Der Mann, um den es in dem Buch geht, das wir Ihnen nun vorstellen wollen, wurde 1950 als jüdischer SS Offizier wegen der Erschießung von drei jüdischen Häftlingen von einem bundesdeutschen Gericht verurteilt. Fritz Scherwitz oder Eleke Sirewitz, wie er sich ab 1945 nannte, war "Regionalleiter für die Betreuung der Opfer des Nationalsozialismus" in Bayern als er im April 1948 verhaftet wurde. Er hatte sich nach dem Krieg als "Volljude" und überlebender KZ Häftling in Lettland ausgewiesen, tatsächlich war er Untersturmführer der SS gewesen und hatte in Riga ein KZ geleitet. Diese Funktion wiederum, das sagen Zeitzeugen, habe er genutzt, um hunderten von lettischen Juden das Leben zu retten. Eine Geschichte, die so bizarr klingt, dass man sie nicht glauben will. Fritz Scherwitz, sagt seine Biographin Anita Kugler, sei ein "unmoralischer Moralist" gewesen, ein Hochstapler mit krimineller Energie,

Von Hans G. Helms | 11.10.2004
    ein eitler, selbstbesoffener Mensch, der den Ehrgeiz hatte, als Lagerkommandant "seine" Juden zu schützen, indem er sie wie in einem kapitalistischen Betrieb motivierte. Er wusste doch, dass er an die Ostfront kommt, wenn er keinen Erfolg hat - und seine Juden wussten, dass sie Schlimmeres zu erwarten haben, wenn sie nicht perfekte Luxusartikel für die SS herstellen. Es war ein Geben und Nehmen und beide Seiten haben davon profitiert.

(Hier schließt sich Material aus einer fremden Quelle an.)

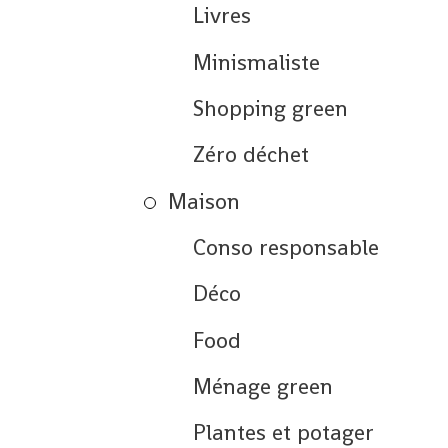
Livres
Minismaliste
Shopping green
Zéro déchet
Maison
Conso responsable
Déco
Food
Ménage green
Plantes et potager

    Anita Kugler, einst Mitarbeiterin der Berliner taz, hat die Geschichte des bizarren Judenretters recherchiert, und der Verlag Kiepenheuer und Witsch hat die Ergebnisse dieser Recherche jetzt unter dem Titel "Scherwitz - Der jüdische SS-Offizier" herausgebracht. Unser Rezensent ist Hans G. Helms.


    Den Titel "Der jüdische SS-Offizier" hat Alexander Lewin mir für dieses Buch geschenkt, wohl wissend, dass ich skeptisch bin, was das Adjektiv "jüdisch" angeht.

    Bekennt Anita Kugler. Ob Scherwitz, wie er nach Kriegsende behauptet, als jüdisches Knäblein Eleke Sirewitz 1903 in dem wohl erfundenen baltischen Ort Buscheruni geboren ist, vermag die Autorin trotz penibler Analyse der widersprüchlichen Zeugenaussagen und lückenhaften Dokumente nicht zu klären. Das Spannende an ihrer Studie ist ohnehin nicht die Frage, ob Scherwitz nun tatsächlich jüdischer Abstammung ist oder nicht, eher schon die Leichtfertigkeit und Willkür der SS-Praxis, die Scherwitz für seine Juden ausbeutet. Die auf arische Rassenreinheit verpflichtete SS nimmt Fritz Scherwitz 1933 in Berlin ohne Geburtsurkunde, gestützt allein auf Aussagen neu gewonnener Freunde, als Anwärter auf.

    Der Ahnenpass, den Scherwitz dem Sippenamt (einreicht), ist eigentlich keiner, denn Ahnen gibt es darin nicht. (...) Das ganze DIN-A3 große Formular strahlt weiß wie aus der Druckerei.

    Als Scherwitz 1935 um eine Heiratserlaubnis nachsucht, bleibt er wiederum jeden Herkunftsnachweis schuldig.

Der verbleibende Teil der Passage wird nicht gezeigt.